• _AIM OF THE EXERCISE_
Each entry below is to be copied verbatim, with no line missing.

(Page layout parsing data)
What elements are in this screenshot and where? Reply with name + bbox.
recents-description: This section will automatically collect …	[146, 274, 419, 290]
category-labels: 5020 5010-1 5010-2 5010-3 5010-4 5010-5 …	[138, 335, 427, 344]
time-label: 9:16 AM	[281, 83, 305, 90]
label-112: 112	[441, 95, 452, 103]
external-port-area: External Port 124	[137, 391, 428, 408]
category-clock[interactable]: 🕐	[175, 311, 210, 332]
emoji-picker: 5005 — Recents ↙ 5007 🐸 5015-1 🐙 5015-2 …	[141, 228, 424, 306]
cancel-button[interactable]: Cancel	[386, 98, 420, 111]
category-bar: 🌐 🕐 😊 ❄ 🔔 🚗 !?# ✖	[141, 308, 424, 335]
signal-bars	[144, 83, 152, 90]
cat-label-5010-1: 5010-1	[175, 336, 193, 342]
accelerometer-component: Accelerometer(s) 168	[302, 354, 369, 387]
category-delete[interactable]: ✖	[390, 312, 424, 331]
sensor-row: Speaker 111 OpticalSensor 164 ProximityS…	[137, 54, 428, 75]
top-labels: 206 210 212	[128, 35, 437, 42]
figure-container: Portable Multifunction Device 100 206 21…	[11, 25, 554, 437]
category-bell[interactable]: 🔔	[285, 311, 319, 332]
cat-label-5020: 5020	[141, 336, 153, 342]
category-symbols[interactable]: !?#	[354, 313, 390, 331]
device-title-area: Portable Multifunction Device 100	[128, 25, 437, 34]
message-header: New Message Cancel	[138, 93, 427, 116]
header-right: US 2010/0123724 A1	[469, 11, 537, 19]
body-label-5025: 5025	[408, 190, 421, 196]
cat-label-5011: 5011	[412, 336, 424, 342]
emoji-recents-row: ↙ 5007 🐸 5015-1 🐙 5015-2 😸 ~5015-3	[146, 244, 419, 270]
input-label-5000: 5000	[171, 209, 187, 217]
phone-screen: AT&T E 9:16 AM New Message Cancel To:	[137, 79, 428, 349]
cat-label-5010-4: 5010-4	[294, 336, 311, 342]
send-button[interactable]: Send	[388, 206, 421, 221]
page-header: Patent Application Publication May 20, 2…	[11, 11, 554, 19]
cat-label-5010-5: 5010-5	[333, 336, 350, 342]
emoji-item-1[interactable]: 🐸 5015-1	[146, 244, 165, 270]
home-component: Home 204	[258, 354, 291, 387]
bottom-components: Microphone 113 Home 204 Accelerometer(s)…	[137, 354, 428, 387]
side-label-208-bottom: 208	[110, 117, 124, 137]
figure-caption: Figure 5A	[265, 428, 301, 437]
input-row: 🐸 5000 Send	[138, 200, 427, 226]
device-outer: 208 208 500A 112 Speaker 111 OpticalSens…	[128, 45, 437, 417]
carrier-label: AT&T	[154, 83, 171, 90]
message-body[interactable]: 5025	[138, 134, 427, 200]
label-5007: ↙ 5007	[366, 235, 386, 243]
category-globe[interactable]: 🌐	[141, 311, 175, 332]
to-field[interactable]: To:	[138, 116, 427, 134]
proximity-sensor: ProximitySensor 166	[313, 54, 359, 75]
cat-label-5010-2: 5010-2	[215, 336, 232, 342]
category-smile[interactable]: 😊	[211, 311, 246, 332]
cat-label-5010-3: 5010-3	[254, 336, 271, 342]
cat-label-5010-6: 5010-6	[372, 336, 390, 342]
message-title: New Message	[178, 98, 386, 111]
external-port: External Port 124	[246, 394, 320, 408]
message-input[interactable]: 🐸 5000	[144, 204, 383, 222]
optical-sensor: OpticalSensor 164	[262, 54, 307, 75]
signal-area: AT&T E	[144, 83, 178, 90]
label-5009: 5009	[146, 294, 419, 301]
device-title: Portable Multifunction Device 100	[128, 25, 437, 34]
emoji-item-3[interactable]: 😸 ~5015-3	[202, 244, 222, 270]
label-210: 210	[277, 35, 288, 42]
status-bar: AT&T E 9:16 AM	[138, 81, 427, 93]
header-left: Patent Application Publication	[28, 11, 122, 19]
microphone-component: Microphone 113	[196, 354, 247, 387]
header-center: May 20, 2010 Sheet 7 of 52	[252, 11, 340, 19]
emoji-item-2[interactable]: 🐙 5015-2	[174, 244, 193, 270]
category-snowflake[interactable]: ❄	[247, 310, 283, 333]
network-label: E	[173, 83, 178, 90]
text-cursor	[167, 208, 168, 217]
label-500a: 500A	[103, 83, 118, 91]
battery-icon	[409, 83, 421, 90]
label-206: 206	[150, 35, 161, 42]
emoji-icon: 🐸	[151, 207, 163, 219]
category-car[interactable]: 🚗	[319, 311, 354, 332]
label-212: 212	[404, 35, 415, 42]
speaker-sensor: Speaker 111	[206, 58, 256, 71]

• _FINISHED TASK_
What elements are in this screenshot and where? Reply with name + bbox.
recents-description: This section will automatically collect …	[146, 274, 419, 290]
category-labels: 5020 5010-1 5010-2 5010-3 5010-4 5010-5 …	[138, 335, 427, 344]
time-label: 9:16 AM	[281, 83, 305, 90]
label-112: 112	[441, 95, 452, 103]
external-port-area: External Port 124	[137, 391, 428, 408]
category-clock[interactable]: 🕐	[175, 311, 210, 332]
emoji-picker: 5005 — Recents ↙ 5007 🐸 5015-1 🐙 5015-2 …	[141, 228, 424, 306]
cancel-button[interactable]: Cancel	[386, 98, 420, 111]
category-bar: 🌐 🕐 😊 ❄ 🔔 🚗 !?# ✖	[141, 308, 424, 335]
signal-bars	[144, 83, 152, 90]
cat-label-5010-1: 5010-1	[175, 336, 193, 342]
accelerometer-component: Accelerometer(s) 168	[302, 354, 369, 387]
category-delete[interactable]: ✖	[390, 312, 424, 331]
sensor-row: Speaker 111 OpticalSensor 164 ProximityS…	[137, 54, 428, 75]
top-labels: 206 210 212	[128, 35, 437, 42]
figure-container: Portable Multifunction Device 100 206 21…	[11, 25, 554, 437]
category-bell[interactable]: 🔔	[285, 311, 319, 332]
cat-label-5020: 5020	[141, 336, 153, 342]
category-symbols[interactable]: !?#	[354, 313, 390, 331]
device-title-area: Portable Multifunction Device 100	[128, 25, 437, 34]
message-header: New Message Cancel	[138, 93, 427, 116]
header-right: US 2010/0123724 A1	[469, 11, 537, 19]
body-label-5025: 5025	[408, 190, 421, 196]
cat-label-5011: 5011	[412, 336, 424, 342]
emoji-recents-row: ↙ 5007 🐸 5015-1 🐙 5015-2 😸 ~5015-3	[146, 244, 419, 270]
input-label-5000: 5000	[171, 209, 187, 217]
phone-screen: AT&T E 9:16 AM New Message Cancel To:	[137, 79, 428, 349]
cat-label-5010-4: 5010-4	[294, 336, 311, 342]
send-button[interactable]: Send	[388, 206, 421, 221]
page-header: Patent Application Publication May 20, 2…	[11, 11, 554, 19]
cat-label-5010-5: 5010-5	[333, 336, 350, 342]
emoji-item-1[interactable]: 🐸 5015-1	[146, 244, 165, 270]
home-component: Home 204	[258, 354, 291, 387]
bottom-components: Microphone 113 Home 204 Accelerometer(s)…	[137, 354, 428, 387]
side-label-208-bottom: 208	[110, 117, 124, 137]
figure-caption: Figure 5A	[265, 428, 301, 437]
input-row: 🐸 5000 Send	[138, 200, 427, 226]
device-outer: 208 208 500A 112 Speaker 111 OpticalSens…	[128, 45, 437, 417]
carrier-label: AT&T	[154, 83, 171, 90]
message-body[interactable]: 5025	[138, 134, 427, 200]
label-5007: ↙ 5007	[366, 235, 386, 243]
category-globe[interactable]: 🌐	[141, 311, 175, 332]
to-field[interactable]: To:	[138, 116, 427, 134]
proximity-sensor: ProximitySensor 166	[313, 54, 359, 75]
cat-label-5010-2: 5010-2	[215, 336, 232, 342]
category-smile[interactable]: 😊	[211, 311, 246, 332]
cat-label-5010-3: 5010-3	[254, 336, 271, 342]
cat-label-5010-6: 5010-6	[372, 336, 390, 342]
message-title: New Message	[178, 98, 386, 111]
external-port: External Port 124	[246, 394, 320, 408]
message-input[interactable]: 🐸 5000	[144, 204, 383, 222]
optical-sensor: OpticalSensor 164	[262, 54, 307, 75]
signal-area: AT&T E	[144, 83, 178, 90]
label-5009: 5009	[146, 294, 419, 301]
device-title: Portable Multifunction Device 100	[128, 25, 437, 34]
emoji-item-3[interactable]: 😸 ~5015-3	[202, 244, 222, 270]
label-210: 210	[277, 35, 288, 42]
status-bar: AT&T E 9:16 AM	[138, 81, 427, 93]
header-left: Patent Application Publication	[28, 11, 122, 19]
microphone-component: Microphone 113	[196, 354, 247, 387]
header-center: May 20, 2010 Sheet 7 of 52	[252, 11, 340, 19]
emoji-item-2[interactable]: 🐙 5015-2	[174, 244, 193, 270]
category-snowflake[interactable]: ❄	[247, 310, 283, 333]
network-label: E	[173, 83, 178, 90]
text-cursor	[167, 208, 168, 217]
label-500a: 500A	[103, 83, 118, 91]
battery-icon	[409, 83, 421, 90]
label-206: 206	[150, 35, 161, 42]
emoji-icon: 🐸	[151, 207, 163, 219]
category-car[interactable]: 🚗	[319, 311, 354, 332]
label-212: 212	[404, 35, 415, 42]
speaker-sensor: Speaker 111	[206, 58, 256, 71]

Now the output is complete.